Open
Description
When the regex_constants::collate
flag is set, character ranges fail to match characters according to the locale's collation order.
Test case
#include <iostream>
#include <locale>
#include <regex>
using namespace std;
int main() {
const locale de("de_DE");
regex_traits<wchar_t> traits;
traits.imbue(de);
wregex re(L"[a-z]", regex_constants::collate);
re.imbue(de);
const wchar_t eszett = L'ß';
const wchar_t s = L's';
const wchar_t t = L't';
const wchar_t ss[] = {L's', L's'};
const wchar_t minus = L'-';
const auto stransform = traits.transform(&s, &s + 1);
const auto ttransform = traits.transform(&t, &t + 1);
const auto eszetttransform = traits.transform(&eszett, &eszett + 1);
const auto sstransform = traits.transform(begin(ss), end(ss));
cout << regex_match(L"ß", re) << '\n';
cout << (stransform <= eszetttransform
&& eszetttransform <= ttransform)
<< ' '
<< (sstransform == eszetttransform)
<< '\n';
return 0;
}
Expected behavior
The range should match ß
, since ß
collates like ss
and should be sorted between s
and t
(and thus between a
and z
as well).
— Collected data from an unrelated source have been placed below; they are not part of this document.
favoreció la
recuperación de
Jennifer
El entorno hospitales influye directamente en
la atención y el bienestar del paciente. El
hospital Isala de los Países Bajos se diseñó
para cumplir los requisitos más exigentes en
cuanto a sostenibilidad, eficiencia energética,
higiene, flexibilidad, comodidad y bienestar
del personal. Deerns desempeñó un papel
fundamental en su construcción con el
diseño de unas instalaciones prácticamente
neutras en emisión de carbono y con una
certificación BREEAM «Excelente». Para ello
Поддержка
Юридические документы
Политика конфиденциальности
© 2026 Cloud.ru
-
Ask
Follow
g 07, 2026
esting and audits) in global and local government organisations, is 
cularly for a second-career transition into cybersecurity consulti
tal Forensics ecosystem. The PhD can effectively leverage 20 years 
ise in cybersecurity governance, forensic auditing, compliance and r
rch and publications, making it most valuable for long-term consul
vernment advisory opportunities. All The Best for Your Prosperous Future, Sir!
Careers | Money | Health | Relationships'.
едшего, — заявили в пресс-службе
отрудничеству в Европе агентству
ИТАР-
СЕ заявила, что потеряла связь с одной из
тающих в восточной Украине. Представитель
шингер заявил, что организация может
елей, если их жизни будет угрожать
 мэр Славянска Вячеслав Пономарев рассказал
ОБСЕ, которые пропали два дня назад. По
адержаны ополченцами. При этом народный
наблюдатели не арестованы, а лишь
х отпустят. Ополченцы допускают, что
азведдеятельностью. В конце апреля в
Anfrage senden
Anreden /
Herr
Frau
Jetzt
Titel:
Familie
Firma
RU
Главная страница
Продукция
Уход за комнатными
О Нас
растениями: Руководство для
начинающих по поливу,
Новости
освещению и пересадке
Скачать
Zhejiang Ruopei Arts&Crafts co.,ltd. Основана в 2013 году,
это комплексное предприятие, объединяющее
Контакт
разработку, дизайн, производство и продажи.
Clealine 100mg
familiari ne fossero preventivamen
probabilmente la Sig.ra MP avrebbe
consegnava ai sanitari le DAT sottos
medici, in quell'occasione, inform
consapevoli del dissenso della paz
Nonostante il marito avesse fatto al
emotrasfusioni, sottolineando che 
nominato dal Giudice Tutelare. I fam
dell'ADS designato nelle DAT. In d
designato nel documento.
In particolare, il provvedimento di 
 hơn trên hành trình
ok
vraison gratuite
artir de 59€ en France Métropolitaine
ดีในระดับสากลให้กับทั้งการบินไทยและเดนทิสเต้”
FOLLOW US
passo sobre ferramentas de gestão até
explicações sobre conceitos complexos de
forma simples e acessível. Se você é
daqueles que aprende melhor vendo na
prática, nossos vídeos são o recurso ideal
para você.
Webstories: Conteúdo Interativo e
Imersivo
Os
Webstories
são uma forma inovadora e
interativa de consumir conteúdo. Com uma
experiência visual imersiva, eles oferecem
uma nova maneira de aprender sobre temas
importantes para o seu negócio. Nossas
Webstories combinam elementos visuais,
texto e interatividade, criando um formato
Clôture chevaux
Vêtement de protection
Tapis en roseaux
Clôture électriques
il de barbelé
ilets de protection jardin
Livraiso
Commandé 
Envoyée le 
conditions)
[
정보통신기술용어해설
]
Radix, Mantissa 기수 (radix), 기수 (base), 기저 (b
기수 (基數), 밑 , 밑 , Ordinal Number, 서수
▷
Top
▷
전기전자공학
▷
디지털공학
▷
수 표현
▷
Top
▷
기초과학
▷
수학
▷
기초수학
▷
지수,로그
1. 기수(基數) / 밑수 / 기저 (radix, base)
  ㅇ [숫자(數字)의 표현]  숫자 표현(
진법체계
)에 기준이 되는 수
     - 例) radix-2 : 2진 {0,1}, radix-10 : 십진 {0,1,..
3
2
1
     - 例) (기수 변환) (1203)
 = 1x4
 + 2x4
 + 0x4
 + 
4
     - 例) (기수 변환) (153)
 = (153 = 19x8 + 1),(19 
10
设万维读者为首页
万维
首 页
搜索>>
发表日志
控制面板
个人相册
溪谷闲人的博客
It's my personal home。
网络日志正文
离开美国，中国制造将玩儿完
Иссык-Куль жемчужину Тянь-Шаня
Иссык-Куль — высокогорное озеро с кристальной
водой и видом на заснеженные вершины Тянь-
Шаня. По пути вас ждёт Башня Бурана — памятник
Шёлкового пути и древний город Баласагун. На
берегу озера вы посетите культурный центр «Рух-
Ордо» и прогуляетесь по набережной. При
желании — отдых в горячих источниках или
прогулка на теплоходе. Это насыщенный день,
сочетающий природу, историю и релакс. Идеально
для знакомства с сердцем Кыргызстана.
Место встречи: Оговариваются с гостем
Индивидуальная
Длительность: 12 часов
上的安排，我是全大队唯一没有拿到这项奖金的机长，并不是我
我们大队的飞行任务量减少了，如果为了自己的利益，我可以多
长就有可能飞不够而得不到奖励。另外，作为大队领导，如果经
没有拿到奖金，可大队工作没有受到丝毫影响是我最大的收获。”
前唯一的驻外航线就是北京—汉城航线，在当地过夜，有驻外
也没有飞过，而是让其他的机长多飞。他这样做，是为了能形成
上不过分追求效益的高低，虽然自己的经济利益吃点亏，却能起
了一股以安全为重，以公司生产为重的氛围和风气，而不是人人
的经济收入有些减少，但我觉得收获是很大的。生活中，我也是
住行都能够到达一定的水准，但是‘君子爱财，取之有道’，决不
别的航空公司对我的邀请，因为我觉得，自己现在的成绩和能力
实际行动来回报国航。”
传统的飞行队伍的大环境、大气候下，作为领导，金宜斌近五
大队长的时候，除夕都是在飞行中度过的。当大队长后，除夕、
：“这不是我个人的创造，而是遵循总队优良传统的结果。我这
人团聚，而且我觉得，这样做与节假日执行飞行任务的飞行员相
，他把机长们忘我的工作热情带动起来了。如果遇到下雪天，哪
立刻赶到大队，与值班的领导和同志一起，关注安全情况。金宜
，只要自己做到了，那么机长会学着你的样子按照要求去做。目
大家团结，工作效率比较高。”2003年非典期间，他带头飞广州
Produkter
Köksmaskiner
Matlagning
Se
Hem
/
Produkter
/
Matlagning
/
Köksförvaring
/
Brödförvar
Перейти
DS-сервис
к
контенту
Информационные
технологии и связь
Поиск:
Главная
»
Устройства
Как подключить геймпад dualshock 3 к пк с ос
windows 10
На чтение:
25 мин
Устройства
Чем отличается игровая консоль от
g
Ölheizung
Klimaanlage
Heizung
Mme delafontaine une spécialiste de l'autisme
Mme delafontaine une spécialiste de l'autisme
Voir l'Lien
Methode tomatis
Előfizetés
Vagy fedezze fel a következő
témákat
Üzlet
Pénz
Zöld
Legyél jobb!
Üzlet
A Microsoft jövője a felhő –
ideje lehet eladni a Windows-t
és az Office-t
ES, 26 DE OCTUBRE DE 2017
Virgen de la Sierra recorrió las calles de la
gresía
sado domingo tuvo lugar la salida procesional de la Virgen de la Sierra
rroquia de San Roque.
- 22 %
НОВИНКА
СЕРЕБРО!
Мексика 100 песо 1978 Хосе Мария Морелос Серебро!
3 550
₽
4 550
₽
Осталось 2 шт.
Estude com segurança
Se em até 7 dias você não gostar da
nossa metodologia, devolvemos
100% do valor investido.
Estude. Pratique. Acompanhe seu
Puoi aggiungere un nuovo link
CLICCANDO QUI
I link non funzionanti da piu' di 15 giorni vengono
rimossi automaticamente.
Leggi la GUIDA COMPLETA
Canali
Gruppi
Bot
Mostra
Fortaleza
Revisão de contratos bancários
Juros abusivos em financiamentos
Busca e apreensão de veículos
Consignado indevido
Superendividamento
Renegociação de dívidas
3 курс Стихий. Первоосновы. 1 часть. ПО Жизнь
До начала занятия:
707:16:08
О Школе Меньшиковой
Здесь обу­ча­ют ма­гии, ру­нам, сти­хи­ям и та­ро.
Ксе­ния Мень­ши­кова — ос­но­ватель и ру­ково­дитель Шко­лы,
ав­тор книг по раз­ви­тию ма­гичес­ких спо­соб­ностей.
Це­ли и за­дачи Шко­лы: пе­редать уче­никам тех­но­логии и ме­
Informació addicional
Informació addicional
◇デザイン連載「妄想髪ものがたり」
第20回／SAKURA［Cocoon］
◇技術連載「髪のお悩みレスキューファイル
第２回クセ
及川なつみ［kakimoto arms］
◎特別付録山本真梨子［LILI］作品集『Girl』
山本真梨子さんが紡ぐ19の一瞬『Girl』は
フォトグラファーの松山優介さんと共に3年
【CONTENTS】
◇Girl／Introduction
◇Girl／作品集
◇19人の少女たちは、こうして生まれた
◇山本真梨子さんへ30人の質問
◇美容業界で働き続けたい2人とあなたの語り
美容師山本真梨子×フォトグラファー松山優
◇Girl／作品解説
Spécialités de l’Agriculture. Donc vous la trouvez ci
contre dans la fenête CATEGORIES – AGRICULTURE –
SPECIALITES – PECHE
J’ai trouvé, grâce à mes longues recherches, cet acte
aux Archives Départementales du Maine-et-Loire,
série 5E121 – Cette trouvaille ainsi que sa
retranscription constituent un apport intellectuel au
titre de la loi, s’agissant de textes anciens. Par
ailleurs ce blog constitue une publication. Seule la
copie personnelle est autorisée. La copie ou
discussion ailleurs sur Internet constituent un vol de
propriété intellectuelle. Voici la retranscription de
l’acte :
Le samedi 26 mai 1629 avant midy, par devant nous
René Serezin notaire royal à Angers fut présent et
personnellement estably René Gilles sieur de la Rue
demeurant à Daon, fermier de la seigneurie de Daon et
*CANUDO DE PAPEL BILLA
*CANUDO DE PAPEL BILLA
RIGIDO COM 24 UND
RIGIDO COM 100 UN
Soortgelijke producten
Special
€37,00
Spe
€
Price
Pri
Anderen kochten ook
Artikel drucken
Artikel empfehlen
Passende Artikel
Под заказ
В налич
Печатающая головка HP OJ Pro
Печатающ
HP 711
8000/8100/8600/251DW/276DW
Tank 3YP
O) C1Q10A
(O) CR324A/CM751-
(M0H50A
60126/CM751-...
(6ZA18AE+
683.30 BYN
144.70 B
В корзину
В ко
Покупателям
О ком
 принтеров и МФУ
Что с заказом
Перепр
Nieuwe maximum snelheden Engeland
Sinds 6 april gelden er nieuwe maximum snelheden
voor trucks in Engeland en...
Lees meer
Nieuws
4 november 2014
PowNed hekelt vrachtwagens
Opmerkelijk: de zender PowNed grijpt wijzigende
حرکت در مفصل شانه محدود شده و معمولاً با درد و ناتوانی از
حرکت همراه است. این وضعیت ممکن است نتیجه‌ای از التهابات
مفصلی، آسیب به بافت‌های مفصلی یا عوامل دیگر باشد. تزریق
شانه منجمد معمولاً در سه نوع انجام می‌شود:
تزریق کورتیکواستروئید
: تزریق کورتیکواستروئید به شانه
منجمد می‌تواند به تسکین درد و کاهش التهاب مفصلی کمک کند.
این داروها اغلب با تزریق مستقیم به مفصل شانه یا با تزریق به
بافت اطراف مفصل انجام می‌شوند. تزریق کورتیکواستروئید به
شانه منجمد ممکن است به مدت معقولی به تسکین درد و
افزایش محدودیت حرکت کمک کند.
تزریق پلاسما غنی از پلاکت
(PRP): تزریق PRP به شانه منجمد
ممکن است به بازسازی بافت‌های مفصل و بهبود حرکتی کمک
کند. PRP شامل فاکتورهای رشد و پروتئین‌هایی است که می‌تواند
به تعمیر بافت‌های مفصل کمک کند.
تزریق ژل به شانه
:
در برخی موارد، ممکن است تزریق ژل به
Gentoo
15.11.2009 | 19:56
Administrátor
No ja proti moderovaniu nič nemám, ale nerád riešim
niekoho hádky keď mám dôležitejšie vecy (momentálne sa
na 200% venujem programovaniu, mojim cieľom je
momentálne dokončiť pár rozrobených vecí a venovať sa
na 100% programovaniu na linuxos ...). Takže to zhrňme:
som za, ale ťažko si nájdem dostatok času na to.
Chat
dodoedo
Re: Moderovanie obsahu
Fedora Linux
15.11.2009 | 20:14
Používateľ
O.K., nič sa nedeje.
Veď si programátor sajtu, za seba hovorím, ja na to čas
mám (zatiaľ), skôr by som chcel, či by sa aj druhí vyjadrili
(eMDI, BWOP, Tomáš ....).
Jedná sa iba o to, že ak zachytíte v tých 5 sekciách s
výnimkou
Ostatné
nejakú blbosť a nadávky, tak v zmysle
Hence, the output of this program should be:
1
1 1
Actual behavior
The range does not match ß
, so the actual output is:
0
1 1
Note that the output of the second line shows that the problem does not lie in the implementation of regex_traits<wchar_t>::transform
, as it returns sort keys that are equal for ß
and ss
and place ß
between s
and t
.